Soon, we were tucked in among the towering bookshelves at the flagship Top Pot Doughnuts downtown, tucking into a blueberry fritter, a chocolate doughnut slathered in salted caramel, and a maple-frosted cake doughnut. (The 1.5:1 pastry-to-human ratio is a theme that runs predictably through most vacations I take.) We washed it all down with gulps of coffee, rationalizing every sugary bite with memories of our earlier 5K victory.
Satiated, we took on the busy plaza surrounding the Space Needle, looking up briefly to admire the view before heading into Chihuly Garden and Glass, a museum built to showcase Dale Chihuly’s intricate and inventive blown-glass pieces. The museum was tiny but utterly worth a stop: I’d never seen anything like the backlit installation draped like a canopy across the ceiling, or the greenhouse bursting with floating glass flowers, or the canoes overflowing with Technicolor glass ornaments, or the garden filled with glass sculptures planted alongside lookalike flowers. We walked through once, then backtracked, then wandered through our favorite parts again, marveling at the years’ worth of projects that added up to a life’s work.
My brother met us downtown, where we detoured through the Olympic Sculpture Park before driving to Pioneer Square for lunch. I’d heard amazing things about Il Corvo, a weekday lunch spot that dished out three different plates of fresh pasta every day. Between the three of us, we ordered everything on the menu: maccheroni all’Arrabbiata for Jamie, squid ink gigli with salsa verde, sardines and bread crumbs for Dan, and pappardelle with pancetta, turnips and turnip greens for me. Everything was showered with mountains of Parmesan. And since each meal cost $9 apiece, it was a satisfying lunch on a couple of different levels.
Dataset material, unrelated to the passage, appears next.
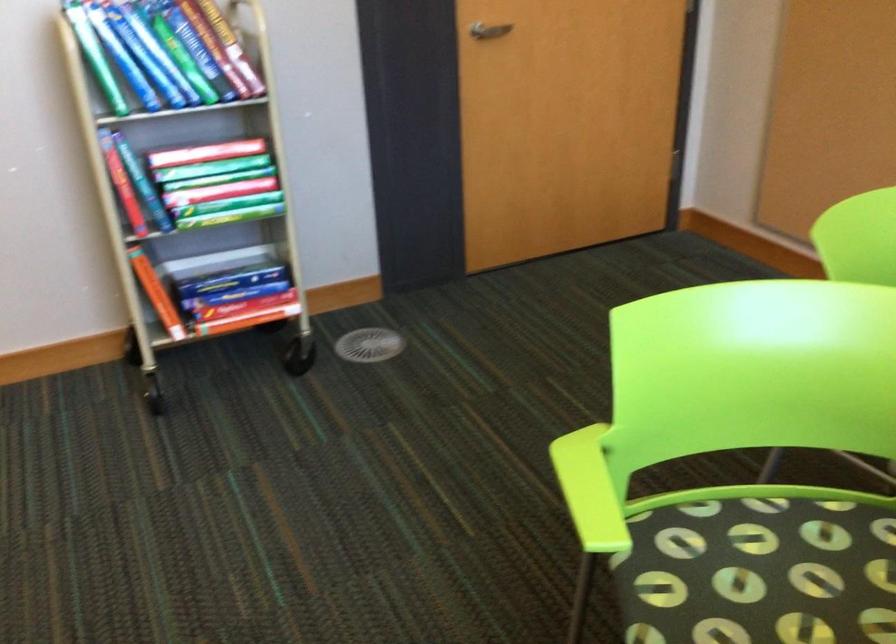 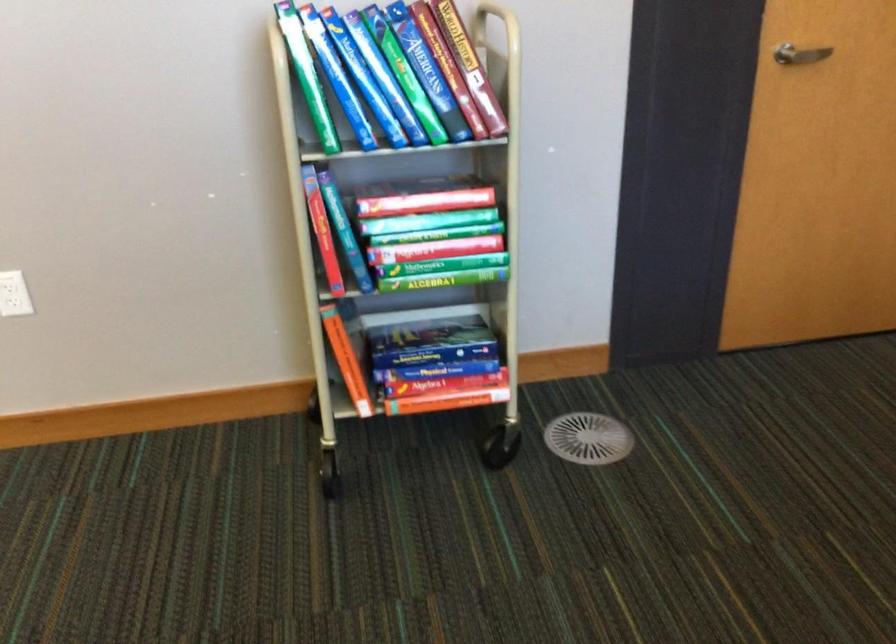 Question: The camera is either moving clockwise (left) or counter-clockwise (right) around the object. The first image is from the beginning of the video and the second image is from the end. Is the camera moving left or right when shooting the video?

Choices:
 (A) Left
 (B) Right

Answer: (B)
Always thinking about the next meal, we stopped by Rain Shadow Meats and began to assemble the building blocks of dinner. The sandwich we bought there—spicy roast lamb leg held between slices of sourdough, slathered in pesto and topped with cucumbers and pickled fennel—was by far the fanciest thing we’d end up getting. After fighting tooth and nail for parking at Pike Place Market, the rest of the picnic came together in a matter of minutes: raspberries, Rainier cherries, sugar snap peas, Beecher’s cheese curds, and a potato and cheese hand pie from Piroshky Piroshky. Done and done.
We all grabbed blood orange ginger beer from Rachel’s Ginger Beer across the street, and fought tooth and nail for another parking spot on a steep hill near the Seattle Central Library. (Aside from “too many pastries,” the other theme of this trip was “fighting for parking.” Such is life!) I don’t often equate “library” with “must-see tourist attraction,” but this was the coolest, most modern take on a public reading space that I’ve ever seen, and completely worth the stop. We rode the elevator up to the 10th floor to gaze down through the atrium at the countless tiny, tiny readers below, and made our way back down a series of escalators, pausing to gaze over the railings at all the public art and architectural marvels.
As dusk settled in on the city, we checked out a potential picnic spot in Queen Anne; Kerry Park boasted gorgeous skyline views but was a bit too small to share with the high school cheerleaders practicing there. Parting ways with Jamie, we sat down in the grass at Gas Works Park instead, and it was just right. Plus, it was right by the Fremont Troll, whom we called on as the sun was setting. At Fremont Brewery, we finally—finally!—stopped moving, sipping our respective beers and marveling at how ridiculously full the day had been, but how glad we were that we’d made every stop: these were neighborhoods truly worth getting to know.